Design and comparative analysis of single-layer Graphene Microstrip patch antennas operating at Terahertz frequencies

Abstract

The solution to the growing demand of higher speed wireless communication is the terahertz (THz) band, which will reduce the shortage of spectrum and capacity limitations of current wireless systems and will open new fields of applications in communication and networking domains. However, the existing wireless systems, comprising of classical copper antennas, are ill-equipped to handle this band of frequencies. Graphene, an allotrope of carbon, is a wonder material that proves to be a fine choice for an antenna material operating at the terahertz region. For our research, we have chosen the microstrip patch antenna to carry out our analyses because of its wide range of applications and ease of fabrication and modifications. Our research focuses on the comparison of antenna performances of three different shapes of the single layer graphene patch, and four substrates with different dielectric constants. The range of the operating frequencies were between 6 to 8THz. We have conducted our simulations on the software Computer Simulation Technology (CST), which is a specialized tool for accurate electro-magnetic simulations.

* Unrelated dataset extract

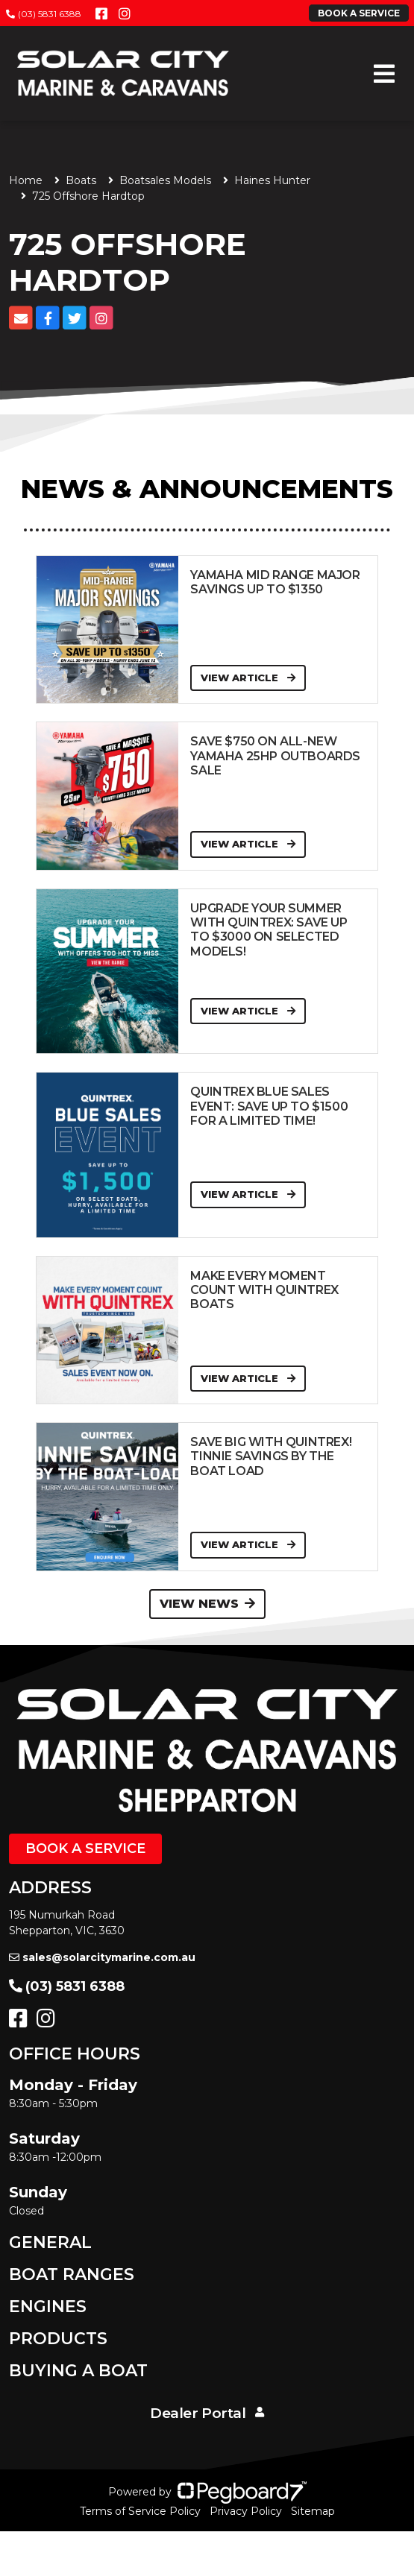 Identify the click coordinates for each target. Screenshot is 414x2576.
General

Our goal was to find out the best combination of substrate and patch shape on the microstrip patch antenna that will give excellent performances at the terahertz frequency region. The comparisons have shown that combination of rectangular single-layer graphene patch shape with Teflon as the dielectric substrate provides the best antenna performances among all of them. Our findings will facilitate the researches and works towards finding the best practical solution for the difficulties faced in making terahertz communication possible and will contribute to a better and faster wireless communication system for all.